Several years ago...
boulderjohn,
There is very little chance, I think, of these types of things happening in the "long, thorough course" I'm referring to in my post #10 in this thread.
For example, my course, which employed harassment at progressively more liberal levels, began with a lot of physical conditioning and swimming and skin diving training. In fact, our earliest pool skills involved *only* a mask and snorkel (and weight belt): Buddies face each other, *standing* in the bottom of the shallow end of the pool, with one hand holding onto the side of the pool. They begin breathing off of their snorkels and, slowly kneeling, submerge first their mouthes, then their eyes, then their entire heads. Under their TA's direction, one at a time each removes his/her snorkel from his mouth (so it floods; careful: diver must be bubbling when something isn't in his mouth!) and then replaces and purges his snorkel and continues breathing. They do this for several repetitions before they stand up.

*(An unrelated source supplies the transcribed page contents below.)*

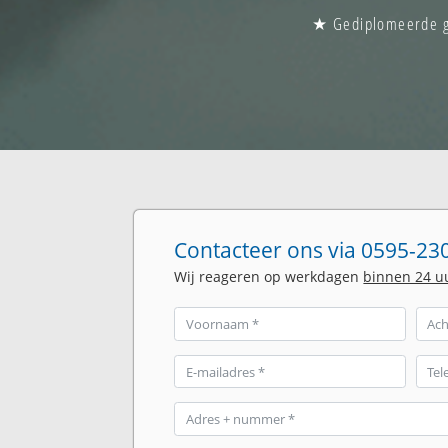
★ Gediplomeerde gla
Contacteer ons via 0595-230
Wij reageren op werkdagen
binnen 24 u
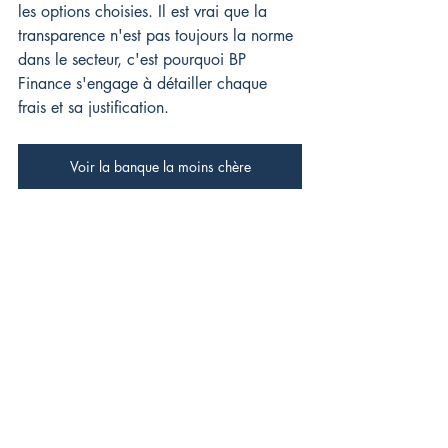
les options choisies. Il est vrai que la 
transparence n'est pas toujours la norme 
dans le secteur, c'est pourquoi BP 
Finance s'engage à détailler chaque 
frais et sa justification.
Voir la banque la moins chère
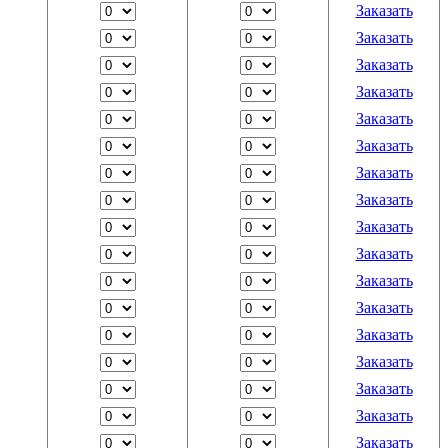
Заказать
Заказать
Заказать
Заказать
Заказать
Заказать
Заказать
Заказать
Заказать
Заказать
Заказать
Заказать
Заказать
Заказать
Заказать
Заказать
Заказать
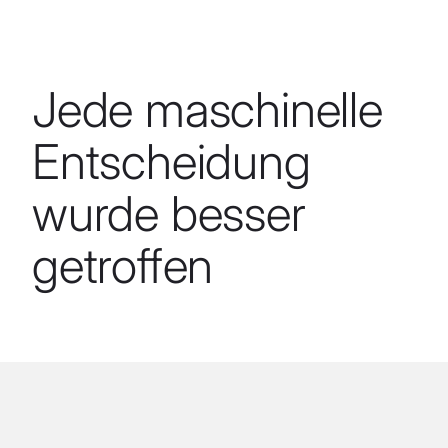
Jede maschinelle
Entscheidung
wurde besser
getroffen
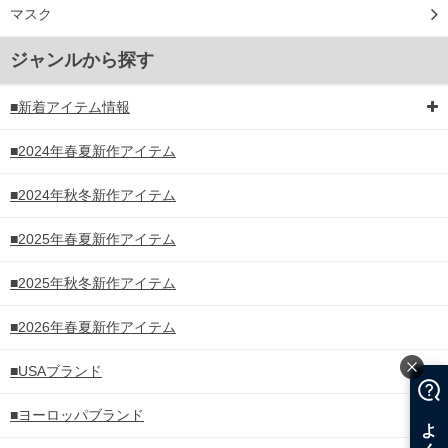
マスク
ジャンルから探す
■新着アイテム情報
■2024年春夏新作アイテム
■2024年秋冬新作アイテム
■2025年春夏新作アイテム
■2025年秋冬新作アイテム
■2026年春夏新作アイテム
■USAブランド
■ヨーロッパブランド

They remove their masks, and repeat what was just done with their masks on.
Then they replace their masks and discard one of the snorkels. And then do a variation of this skill, but buddy breathing off of the one remaining snorkel (careful: the diver who "owns" the snorkel must "control" it)
Repeat with masks off.
This first skin diving two-hour pool session ends with the divers hurling their masks (with snorkel) down the shallow lanes, then swimming (alternately surface swimming and underwater swimming) to dive down to the mask and, remaining underwater, retrieve it, put it on, clear it, and purge the snorkel, before standing to repeat.
(Actually, the pool session ends after the divers have washed and put away their gear and swum their required increasing number of laps.)

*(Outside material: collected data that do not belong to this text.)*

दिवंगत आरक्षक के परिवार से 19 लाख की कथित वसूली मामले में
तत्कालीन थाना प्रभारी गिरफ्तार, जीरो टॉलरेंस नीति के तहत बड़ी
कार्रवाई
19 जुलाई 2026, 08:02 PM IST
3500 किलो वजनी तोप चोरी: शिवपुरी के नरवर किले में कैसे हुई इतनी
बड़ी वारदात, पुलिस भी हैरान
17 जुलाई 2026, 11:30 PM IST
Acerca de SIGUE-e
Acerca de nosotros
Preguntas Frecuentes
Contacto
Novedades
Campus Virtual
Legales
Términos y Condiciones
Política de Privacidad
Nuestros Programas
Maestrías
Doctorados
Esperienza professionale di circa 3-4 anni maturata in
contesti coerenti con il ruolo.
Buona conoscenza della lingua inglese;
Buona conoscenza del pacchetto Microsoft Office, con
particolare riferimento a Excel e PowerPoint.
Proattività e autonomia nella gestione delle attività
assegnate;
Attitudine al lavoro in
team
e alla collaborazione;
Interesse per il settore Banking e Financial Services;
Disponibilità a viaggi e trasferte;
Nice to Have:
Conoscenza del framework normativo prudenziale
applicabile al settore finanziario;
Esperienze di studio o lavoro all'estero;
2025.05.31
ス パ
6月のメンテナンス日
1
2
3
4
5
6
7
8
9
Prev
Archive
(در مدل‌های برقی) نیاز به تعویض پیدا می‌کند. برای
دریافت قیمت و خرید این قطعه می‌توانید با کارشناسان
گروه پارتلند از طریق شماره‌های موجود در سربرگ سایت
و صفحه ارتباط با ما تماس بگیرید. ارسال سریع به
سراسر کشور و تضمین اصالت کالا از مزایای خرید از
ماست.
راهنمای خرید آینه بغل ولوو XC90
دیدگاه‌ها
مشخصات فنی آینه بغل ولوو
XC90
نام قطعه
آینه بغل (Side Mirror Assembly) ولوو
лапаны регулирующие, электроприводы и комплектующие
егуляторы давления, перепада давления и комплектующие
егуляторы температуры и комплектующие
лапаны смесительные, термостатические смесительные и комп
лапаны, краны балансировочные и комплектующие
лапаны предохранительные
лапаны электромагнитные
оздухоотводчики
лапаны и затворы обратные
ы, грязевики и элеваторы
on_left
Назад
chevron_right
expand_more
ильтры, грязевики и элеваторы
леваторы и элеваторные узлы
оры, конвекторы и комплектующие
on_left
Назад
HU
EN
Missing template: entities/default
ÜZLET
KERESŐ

BTW, before the buddy pair commenced their skill, the skill was demonstrated by a pair of TA's.
Oh, I left off the part where the TA gradually scoops water into the diver's snorkel while he is breathing off of it so that the diver experiences what it feels like to breathe off of a "wet snorkel" as he might have to in rough seas. (BTW, the students are invariably surprised and delighted by just how much water can be tolerated in a snorkel, how much water one can "breathe around.")
Imagine: a two-hour wet session devoted to only these elementary but essential skin-diving skills!
Okay, many people will likely conclude that a (necessarily) long, thorough scuba course that progresses this way will produce students who are less likely to panic, less likely to reach their panic threshold. Harassment skills, appropriately introduced, are entirely appropriate, imho, for such a long, thorough course.